Look, here is the thing. I scoured the Internet looking for a solution to this problem and every blog/article/comment that I read assumes I already know how to do it. Computing pairwise document similarity in MapReduce is actually a research paper published by the famous Jeremy Lin and his band of programmers. Even the paper assumes I already know how to compute cosine similarity in MapReduce.
Oh? You want to calculate similarity between documents in Hadoop? Very simple, step one—> calculate cosine similarity- GODDAM I DON’T KNOW how to do that! Mind explaining? No? Fine, that’s why I have a professor to talk to.
Sure enough after a chat over lunch, I finally understand how to compute cosine similarity MapReduce style.

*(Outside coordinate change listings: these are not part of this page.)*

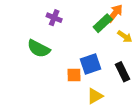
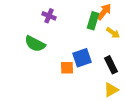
green rectangle: (103, 23) -> (93, 21), turned -30
yellow triangle: (95, 96) -> (111, 90), moved

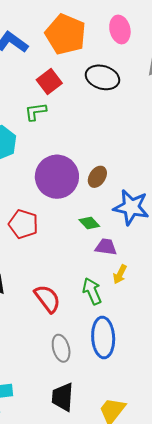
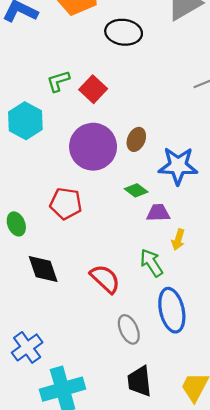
red square: (49, 81) -> (93, 89), moved

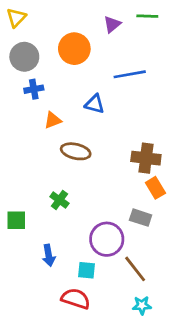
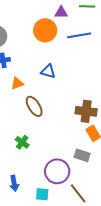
purple triangle: (112, 24) -> (61, 12), turned 40
orange circle: (74, 49) -> (45, 30), moved
blue line: (130, 74) -> (79, 35), moved
brown ellipse: (76, 151) -> (34, 106), turned 45

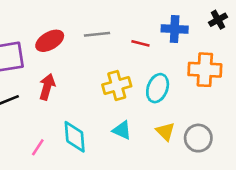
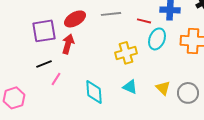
red arrow: (47, 87) -> (68, 44), moved
cyan ellipse: (158, 88) -> (157, 39), moved
pink line: (38, 147) -> (56, 79), moved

And I am putting up this post (even though this is not a coding blog) some unfortunate soul will not be as lost as I was. So hey, you’re welcome.
Here is how you do it and I promise you it’s the easiest thing in the world.
Things you will need: An inverted index ( <word doc1 doc2 doc5>….)
Now the inverted index is key component of our MapReduce program. There will be no code here because you see, the challenge that I was facing was getting the vectors of the 2 documents (that I was comparing) into the reducer.
Suppose this is what you feed into the mapper:
Word occurrence@DocID....... cat 6@Doc1 3@Doc2 4@Doc3... etc Hot 9@Doc1 2@Doc3 10@Doc5
and so on.
Lets say you are looking at the pairwise similarity between <Doc1, Doc3>. How do you get their respective vectors (in this case, just 2 words) into the reducer? It’s very very simple.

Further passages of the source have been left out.